EXERCISE DESCRIPTION: Check each line of the data for "Beauty", and copy the ones that have it.

BEGIN

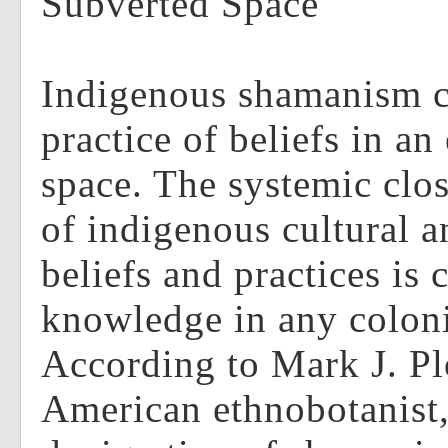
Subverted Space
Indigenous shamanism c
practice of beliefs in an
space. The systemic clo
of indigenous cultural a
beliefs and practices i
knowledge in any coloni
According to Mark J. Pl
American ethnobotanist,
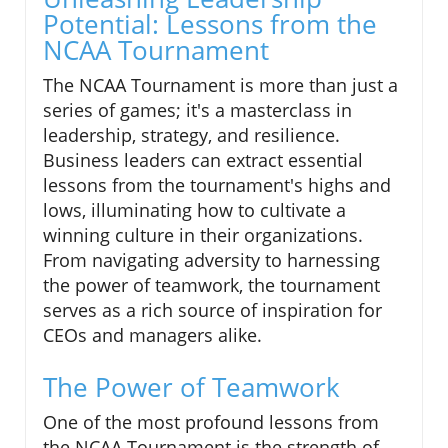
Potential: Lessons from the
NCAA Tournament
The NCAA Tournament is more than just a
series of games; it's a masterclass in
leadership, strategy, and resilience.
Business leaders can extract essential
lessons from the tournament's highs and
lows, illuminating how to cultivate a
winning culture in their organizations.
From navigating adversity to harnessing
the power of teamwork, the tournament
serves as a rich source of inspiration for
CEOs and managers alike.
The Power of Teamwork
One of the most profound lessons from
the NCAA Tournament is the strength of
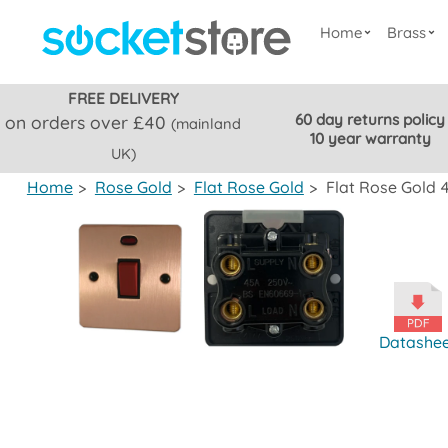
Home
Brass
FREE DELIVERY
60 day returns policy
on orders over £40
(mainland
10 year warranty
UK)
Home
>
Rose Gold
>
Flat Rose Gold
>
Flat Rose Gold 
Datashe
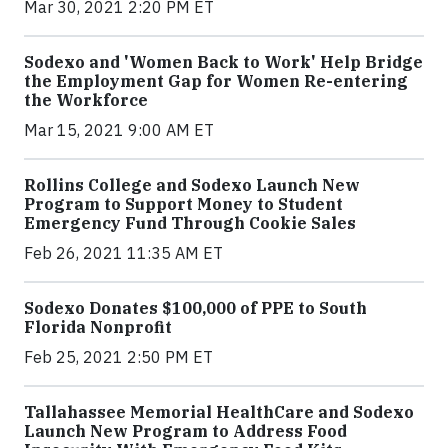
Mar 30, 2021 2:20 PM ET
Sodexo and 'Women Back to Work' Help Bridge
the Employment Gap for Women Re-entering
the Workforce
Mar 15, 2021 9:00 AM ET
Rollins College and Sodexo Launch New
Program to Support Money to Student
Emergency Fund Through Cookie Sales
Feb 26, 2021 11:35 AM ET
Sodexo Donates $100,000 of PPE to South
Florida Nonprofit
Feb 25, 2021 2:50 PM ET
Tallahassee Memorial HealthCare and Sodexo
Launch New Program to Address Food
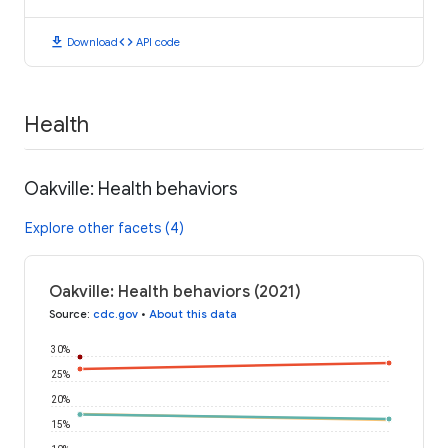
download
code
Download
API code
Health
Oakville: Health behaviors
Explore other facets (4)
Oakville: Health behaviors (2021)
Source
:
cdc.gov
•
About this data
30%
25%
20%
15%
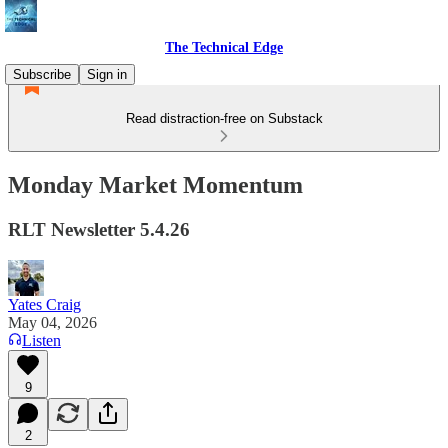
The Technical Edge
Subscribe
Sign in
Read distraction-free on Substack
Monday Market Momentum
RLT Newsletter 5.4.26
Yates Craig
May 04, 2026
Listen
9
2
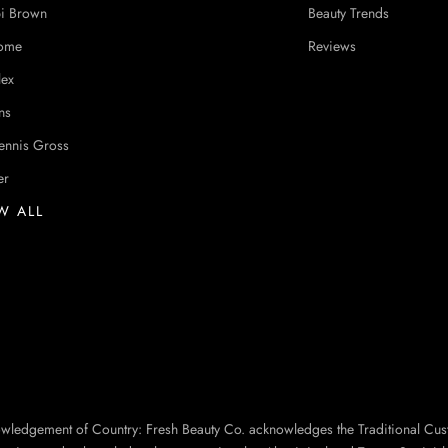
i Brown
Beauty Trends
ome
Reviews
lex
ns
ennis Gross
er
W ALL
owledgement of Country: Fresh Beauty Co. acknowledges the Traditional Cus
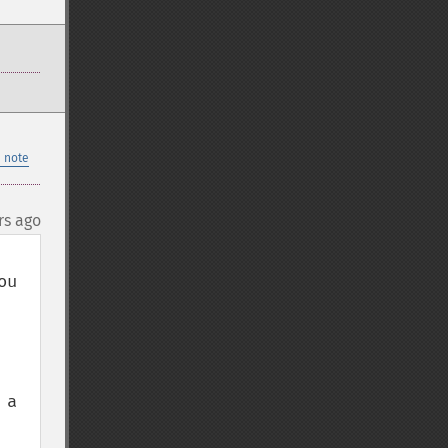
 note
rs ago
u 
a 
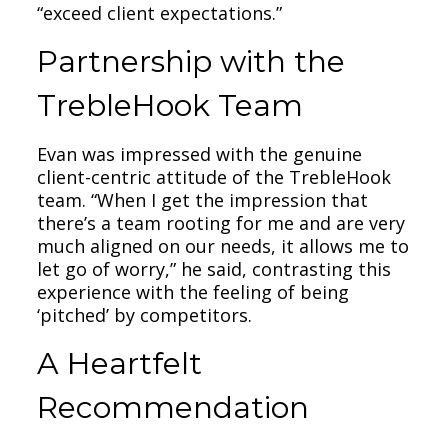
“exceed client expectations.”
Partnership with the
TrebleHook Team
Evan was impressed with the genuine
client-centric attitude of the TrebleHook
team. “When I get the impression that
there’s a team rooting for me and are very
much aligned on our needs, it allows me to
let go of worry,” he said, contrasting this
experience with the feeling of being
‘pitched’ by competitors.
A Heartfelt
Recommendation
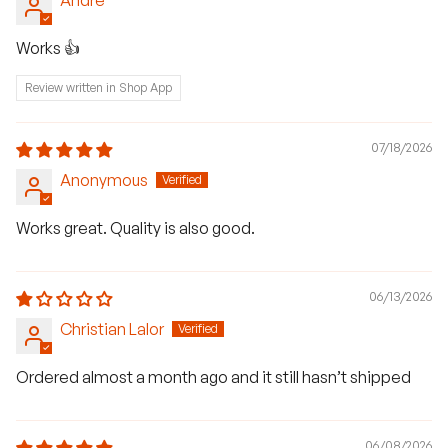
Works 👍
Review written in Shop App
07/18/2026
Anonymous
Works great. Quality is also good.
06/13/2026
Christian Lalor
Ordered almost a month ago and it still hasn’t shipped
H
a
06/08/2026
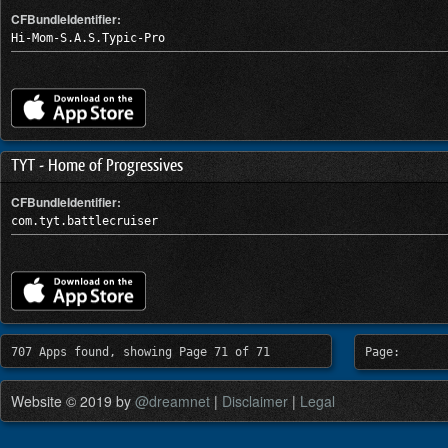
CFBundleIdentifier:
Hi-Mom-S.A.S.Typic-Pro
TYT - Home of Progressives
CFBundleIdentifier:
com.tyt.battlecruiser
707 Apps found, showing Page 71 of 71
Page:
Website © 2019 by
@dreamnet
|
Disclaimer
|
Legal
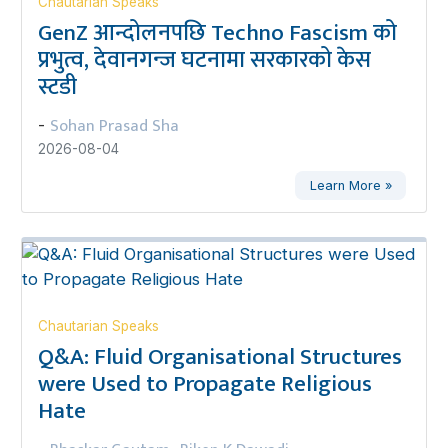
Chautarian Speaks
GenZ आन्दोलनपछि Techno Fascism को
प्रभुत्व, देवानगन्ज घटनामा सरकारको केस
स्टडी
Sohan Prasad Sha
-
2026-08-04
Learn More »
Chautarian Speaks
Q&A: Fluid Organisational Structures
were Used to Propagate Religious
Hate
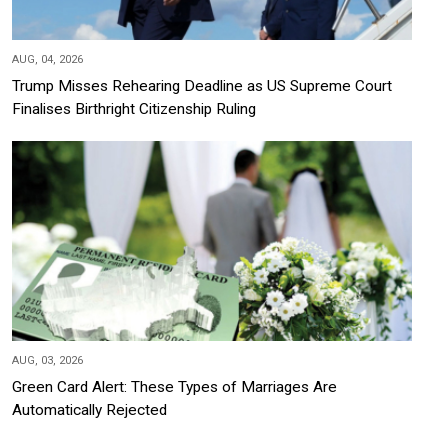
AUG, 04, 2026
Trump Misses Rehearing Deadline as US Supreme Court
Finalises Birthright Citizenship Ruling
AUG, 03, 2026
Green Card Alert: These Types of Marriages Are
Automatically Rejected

END

WORKED SOLUTION:
Beauty Trends
owledgement of Country: Fresh Beauty Co. acknowledges the Traditional Cus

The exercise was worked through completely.